So-called pay-for-delay settlements involving generic and branded drug makers are becoming more common and costing consumers $3.5 billion each year, according to FTC Chairman John Liebowitz, who testified before Congress that he wanted to eliminate such agreements altogether.
In the first 9 months of fiscal 2010, drug makers entered into 21 patent litigation settlements. That’s more than the entire previous year.
“That’s almost an epidemic,” Leibowitz told BurrillReport. “Every single FTC Commissioner, going back through the Bush and Clinton administrations, has supported stopping these unconscionable agreements.”
The FTC supports legislation designed to halt pay-for-delay settlements. At the moment, this legislation is tucked into a Senate spending bill.
Both branded and generic drug companies would prefer to leave things just as they are. “The FTC’s testimony fails to present the whole story regarding patent settlements,” according to a statement released by the Generic Pharmaceutical Association. “Over the past 10 years, patent settlements have enabled dozens of first-time generics to come to market many months before patents on the counterpart brand drugs expired.”
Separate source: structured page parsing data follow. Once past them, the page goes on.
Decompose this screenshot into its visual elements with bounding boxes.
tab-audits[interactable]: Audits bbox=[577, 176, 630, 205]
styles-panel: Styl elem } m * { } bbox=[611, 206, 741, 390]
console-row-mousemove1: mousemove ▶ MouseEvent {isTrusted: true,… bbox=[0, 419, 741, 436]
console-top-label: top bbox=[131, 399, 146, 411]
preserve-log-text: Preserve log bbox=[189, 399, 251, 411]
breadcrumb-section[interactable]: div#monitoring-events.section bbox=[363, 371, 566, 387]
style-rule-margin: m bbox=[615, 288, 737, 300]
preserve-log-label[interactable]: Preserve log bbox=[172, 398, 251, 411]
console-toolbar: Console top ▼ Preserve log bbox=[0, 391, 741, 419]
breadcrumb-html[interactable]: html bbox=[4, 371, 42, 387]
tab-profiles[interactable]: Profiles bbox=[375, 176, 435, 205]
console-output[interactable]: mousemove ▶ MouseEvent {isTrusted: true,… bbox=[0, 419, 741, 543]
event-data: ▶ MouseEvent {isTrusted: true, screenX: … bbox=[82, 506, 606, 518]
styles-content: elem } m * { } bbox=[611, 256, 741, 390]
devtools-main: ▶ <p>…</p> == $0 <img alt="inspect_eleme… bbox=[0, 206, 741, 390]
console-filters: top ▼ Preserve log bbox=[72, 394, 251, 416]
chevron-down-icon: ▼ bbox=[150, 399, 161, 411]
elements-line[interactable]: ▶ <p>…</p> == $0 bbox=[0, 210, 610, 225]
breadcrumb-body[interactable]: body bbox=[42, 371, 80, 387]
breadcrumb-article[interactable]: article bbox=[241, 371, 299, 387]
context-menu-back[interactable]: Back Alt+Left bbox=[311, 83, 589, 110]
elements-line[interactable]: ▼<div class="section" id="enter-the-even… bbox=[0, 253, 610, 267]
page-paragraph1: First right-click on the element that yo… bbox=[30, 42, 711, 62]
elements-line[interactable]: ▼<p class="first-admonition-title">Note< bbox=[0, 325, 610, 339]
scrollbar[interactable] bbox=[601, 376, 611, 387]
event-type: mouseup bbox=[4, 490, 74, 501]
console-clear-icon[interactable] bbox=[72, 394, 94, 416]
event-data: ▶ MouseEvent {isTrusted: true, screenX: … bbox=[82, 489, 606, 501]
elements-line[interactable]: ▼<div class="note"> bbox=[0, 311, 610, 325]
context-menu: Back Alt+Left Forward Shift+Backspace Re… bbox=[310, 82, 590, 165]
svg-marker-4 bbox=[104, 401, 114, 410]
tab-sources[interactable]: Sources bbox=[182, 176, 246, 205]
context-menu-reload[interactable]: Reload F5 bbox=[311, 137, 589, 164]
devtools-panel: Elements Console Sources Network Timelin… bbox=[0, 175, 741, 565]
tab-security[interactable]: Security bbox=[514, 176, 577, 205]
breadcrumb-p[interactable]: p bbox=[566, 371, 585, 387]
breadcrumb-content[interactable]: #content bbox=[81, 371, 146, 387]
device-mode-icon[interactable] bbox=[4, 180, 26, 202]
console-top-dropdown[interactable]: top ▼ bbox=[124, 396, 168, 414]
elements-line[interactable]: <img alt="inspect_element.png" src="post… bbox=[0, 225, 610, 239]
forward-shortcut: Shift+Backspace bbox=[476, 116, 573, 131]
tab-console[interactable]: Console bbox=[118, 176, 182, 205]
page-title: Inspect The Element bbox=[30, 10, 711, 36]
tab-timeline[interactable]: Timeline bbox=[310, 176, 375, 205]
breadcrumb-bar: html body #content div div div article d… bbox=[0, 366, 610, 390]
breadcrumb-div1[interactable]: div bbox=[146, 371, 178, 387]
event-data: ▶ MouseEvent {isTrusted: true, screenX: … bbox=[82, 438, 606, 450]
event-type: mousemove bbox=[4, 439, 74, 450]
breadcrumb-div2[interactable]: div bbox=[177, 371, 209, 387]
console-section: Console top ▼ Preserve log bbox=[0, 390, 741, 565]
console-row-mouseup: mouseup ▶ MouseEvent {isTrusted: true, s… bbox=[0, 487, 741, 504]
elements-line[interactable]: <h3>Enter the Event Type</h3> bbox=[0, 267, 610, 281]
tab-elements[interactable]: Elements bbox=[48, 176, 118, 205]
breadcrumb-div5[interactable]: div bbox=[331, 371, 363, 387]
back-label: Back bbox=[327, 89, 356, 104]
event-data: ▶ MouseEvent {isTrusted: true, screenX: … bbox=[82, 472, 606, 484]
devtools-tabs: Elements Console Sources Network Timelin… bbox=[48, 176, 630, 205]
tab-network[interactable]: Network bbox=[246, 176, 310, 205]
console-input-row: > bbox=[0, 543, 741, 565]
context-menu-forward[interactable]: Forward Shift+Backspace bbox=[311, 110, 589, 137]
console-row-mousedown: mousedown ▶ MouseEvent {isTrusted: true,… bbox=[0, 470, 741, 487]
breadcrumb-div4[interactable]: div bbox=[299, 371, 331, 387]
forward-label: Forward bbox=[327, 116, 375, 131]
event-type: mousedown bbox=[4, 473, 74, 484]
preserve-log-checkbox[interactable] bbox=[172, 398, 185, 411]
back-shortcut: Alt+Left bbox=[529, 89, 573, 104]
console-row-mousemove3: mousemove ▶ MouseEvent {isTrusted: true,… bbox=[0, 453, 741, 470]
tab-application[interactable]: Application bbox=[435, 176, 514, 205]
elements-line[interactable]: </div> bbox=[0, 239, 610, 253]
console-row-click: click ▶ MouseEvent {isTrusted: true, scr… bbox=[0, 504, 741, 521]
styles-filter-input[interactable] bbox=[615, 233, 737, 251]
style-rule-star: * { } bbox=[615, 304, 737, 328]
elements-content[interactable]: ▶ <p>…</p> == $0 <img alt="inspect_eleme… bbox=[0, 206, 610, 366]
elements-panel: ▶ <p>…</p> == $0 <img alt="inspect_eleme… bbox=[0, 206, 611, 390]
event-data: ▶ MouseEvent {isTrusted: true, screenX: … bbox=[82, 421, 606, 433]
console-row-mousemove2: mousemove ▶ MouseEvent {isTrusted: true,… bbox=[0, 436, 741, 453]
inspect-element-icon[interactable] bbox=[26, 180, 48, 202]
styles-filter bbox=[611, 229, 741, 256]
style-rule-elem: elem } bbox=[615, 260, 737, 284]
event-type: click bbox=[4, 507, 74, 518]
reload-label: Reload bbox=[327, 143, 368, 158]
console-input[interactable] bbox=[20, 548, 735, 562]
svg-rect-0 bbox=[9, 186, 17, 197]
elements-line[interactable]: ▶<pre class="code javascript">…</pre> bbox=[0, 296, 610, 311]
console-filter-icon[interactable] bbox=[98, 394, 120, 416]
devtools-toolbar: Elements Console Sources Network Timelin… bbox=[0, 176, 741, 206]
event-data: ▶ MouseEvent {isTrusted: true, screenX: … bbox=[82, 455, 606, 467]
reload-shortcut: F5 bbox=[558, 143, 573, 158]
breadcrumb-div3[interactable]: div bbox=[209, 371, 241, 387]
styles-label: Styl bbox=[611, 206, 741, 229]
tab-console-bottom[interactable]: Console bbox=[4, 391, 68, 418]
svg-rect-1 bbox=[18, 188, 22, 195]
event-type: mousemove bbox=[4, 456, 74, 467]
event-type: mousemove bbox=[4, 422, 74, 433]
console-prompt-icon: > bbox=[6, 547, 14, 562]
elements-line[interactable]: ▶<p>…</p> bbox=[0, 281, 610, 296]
The Pharmaceutical Research and Manufacturers of America, which represents branded drug makers, agreed. “A blanket ban could decrease the value of patents, remove an important option for a patent-holder’s defense of intellectual property, and reduce the incentives for future innovation of new medicines,” it said.
A Senate panel has already recommended banning pay-for-delay deals, but narrowly. Pennsylvania Democrat Arlen Specter introduced an amendment to remove the ban from the spending bill, but that amendment did not pass. The ban must pass the full Senate and House before becoming law.